The FDA designated TG Therapeutics’ umbralisib with breakthrough status for the treatment of marginal zone lymphoma. Umbralisib had previously been designated an orphan drug.
The FDA has put a partial hold on an axalimogene filolisbac Phase III cervical cancer trial, until Advaxis provides additional chemistry, manufacturing and controls information. Under the hold, no new patients can be enrolled in the trial, but current patients can continue to be treated.
Pfizer is seeking approval for tafamidis to treat transthyretin amyloid cardiomyopathy (ATTR-CM). Patisiran and inotersen were approved in 2018 for the treatment of hereditary transthyretin familial amyloid polyneuropathy (hTTR-FAP). Both drugs are seeking to broaden their approval to other TTR amyloidosis diseases.
In a 9-day, 48 patient, Phase I trial, Eisai/Purdue’s lemborexant did not impair driving ability compared to placebo as measured by the standard deviation of lateral position in the morning after a bedtime dose.

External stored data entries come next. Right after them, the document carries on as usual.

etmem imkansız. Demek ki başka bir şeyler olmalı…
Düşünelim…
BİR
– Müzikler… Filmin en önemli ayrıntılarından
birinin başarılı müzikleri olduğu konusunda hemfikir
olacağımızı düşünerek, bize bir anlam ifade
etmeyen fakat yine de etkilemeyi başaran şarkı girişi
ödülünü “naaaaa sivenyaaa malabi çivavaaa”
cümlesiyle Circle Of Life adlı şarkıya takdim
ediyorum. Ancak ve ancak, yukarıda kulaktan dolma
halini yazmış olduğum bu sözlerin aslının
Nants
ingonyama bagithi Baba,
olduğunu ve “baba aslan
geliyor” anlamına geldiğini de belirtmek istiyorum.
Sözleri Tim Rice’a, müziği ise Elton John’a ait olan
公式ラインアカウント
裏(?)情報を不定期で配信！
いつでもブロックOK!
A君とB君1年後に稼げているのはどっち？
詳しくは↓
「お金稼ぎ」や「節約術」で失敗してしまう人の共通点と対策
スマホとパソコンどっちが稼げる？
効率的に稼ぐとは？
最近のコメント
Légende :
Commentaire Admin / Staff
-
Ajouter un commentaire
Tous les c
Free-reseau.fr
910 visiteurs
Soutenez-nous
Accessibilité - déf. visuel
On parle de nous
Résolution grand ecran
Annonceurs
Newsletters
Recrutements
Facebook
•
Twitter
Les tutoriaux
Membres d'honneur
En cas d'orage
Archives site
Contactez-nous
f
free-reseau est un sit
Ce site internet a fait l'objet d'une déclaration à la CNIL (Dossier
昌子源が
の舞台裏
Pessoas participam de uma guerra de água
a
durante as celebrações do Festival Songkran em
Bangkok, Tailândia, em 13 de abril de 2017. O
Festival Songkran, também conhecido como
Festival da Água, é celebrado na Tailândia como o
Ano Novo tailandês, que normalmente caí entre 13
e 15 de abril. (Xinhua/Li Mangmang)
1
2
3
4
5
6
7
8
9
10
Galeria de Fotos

In an 1,856 patient, Phase III trial 77.9% of patients treated with Lilly’s lasmiditan, who had one or more cardiovascular risk factors but had not developed cardiovascular disease suggesting that cardiovascular risk is not increased with lasmiditan.
In a 77-patient long term follow-up of the Phase II, open-label, Arades trial, the median time to PSA progression was 25.2 months with Bayer/Orion Pharma’s darolutamide, in men with progressive metastatic castration-resistant prostate cancer.
GeNeuro announced the generic name for GNbAC1 is temelimab.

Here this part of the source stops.